Among various skincare routines, exfoliation has gained a lot of popularity because it helps remove the outer layer of dead skin cells and thus removes dull or dry skin, increases blood circulation and improves and brightens the appearance of your skin. Earth’s Wisdom today wants to tell more about exfoliation to readers.
Exfoliation can be performed in different ways. The choice of method and the frequency to use it depends on your skin type. Exfoliation is not recommended for certain skin conditions e.g. rosacea.
Various methods and tools can be used to exfoliate skin. While brushes and facial scrubs are types of physical or mechanical exfoliation, skin peels and acids are types of chemical exfoliation.
Exfoliating Scrub: Exfoliating scrub can used directly on skin with circular, gentle motion and then you can wash the skin with warm water.
Exfoliation Sponge: This is a gentler device to exfoliate skin. It can be lathered with soap or body wash and warm water under the shower.
Exfoliating Brush: This is a bristle brush applied on the skin to remove its outer layers.

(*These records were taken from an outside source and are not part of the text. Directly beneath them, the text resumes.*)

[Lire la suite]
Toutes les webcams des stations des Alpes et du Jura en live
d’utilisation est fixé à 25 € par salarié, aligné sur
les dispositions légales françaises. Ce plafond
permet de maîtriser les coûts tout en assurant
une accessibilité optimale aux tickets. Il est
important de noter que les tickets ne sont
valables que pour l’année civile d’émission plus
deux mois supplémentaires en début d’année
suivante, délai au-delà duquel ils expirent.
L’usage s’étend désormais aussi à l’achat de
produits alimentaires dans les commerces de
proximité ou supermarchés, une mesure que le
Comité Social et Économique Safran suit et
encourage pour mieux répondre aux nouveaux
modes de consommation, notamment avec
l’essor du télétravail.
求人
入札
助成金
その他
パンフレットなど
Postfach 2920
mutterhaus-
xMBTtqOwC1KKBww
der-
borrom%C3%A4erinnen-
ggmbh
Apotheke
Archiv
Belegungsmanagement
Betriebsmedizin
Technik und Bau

Some of these are meant for dry brushing, whereas others are designed to use with your body wash or facial cleanser.
Exfoliating Glove: If sponges or brushes are challenging for you to grip, use a glove. It’s easy to use on larger areas like arms or legs. Lather it with body wash or soap under the shower.

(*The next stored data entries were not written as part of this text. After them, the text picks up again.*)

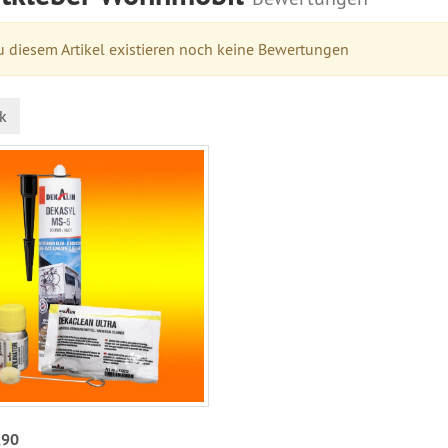
 diesem Artikel existieren noch keine Bewertungen
k
,90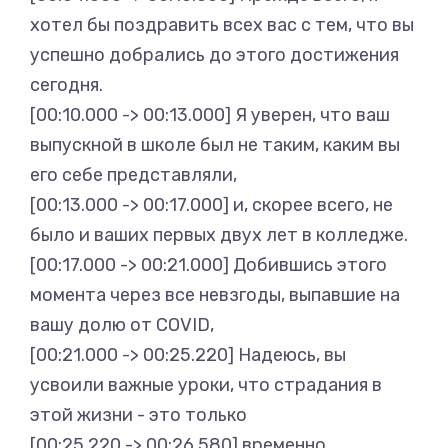
хотел бы поздравить всех вас с тем, что вы
успешно добрались до этого достижения
сегодня.
[00:10.000 -> 00:13.000] Я уверен, что ваш
выпускной в школе был не таким, каким вы
его себе представляли,
[00:13.000 -> 00:17.000] и, скорее всего, не
было и ваших первых двух лет в колледже.
[00:17.000 -> 00:21.000] Добившись этого
момента через все невзгоды, выпавшие на
вашу долю от COVID,
[00:21.000 -> 00:25.220] Надеюсь, вы
усвоили важные уроки, что страдания в
этой жизни - это только
[00:25.220 -> 00:26.580] временно.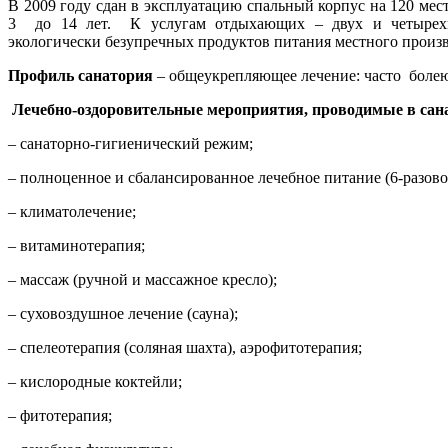
В 2009 году сдан в эксплуатацию спальный корпус на 120 мест
3 до 14 лет. К услугам отдыхающих – двух и четырехме
экологически безупречных продуктов питания местного произв
Профиль санатория
– общеукрепляющее лечение: часто болею
Лечебно-оздоровительные мероприятия, проводимые в сан
– санаторно-гигиенический режим;
– полноценное и сбалансированное лечебное питание (6-разово
– климатолечение;
– витаминотерапия;
– массаж (ручной и массажное кресло);
– суховоздушное лечение (сауна);
– спелеотерапия (соляная шахта), аэрофитотерапия;
– кислородные коктейли;
– фитотерапия;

Alpha-hydroxy Acids (AHAs): Lactic, glycolic, citric and tartaric acids are all AHAs. They break apart bonds that hold dead and dull skin cells to your skin’s surface. This enables you skin to naturally lose dead particles.
Beta-hydroxy Acids (BHAs): Salicylic and beta hydroxyl acid are examples of BHAs. They may work better for acne-prone skin.
While exfoliating your skin mechanically, you should be gentle on your skin. You should move your fingers in circular motions while using an exfoliating tool or applying a scrub.
If you use a brush, apply light, short strokes. Do the process for around 30 seconds and then wash with lukewarm (and not hot) water. After exfoliating, don’t forget to apply a moisturizer with SPF.
You should not exfoliate your skin if you have open wounds or cuts, or if it is sunburned.
For a sensitive skin, mechanical methods of exfoliation should be avoided because they will further irritate the skin and cause redness. Instead apply a gentle chemical exfoliator with a soft washcloth.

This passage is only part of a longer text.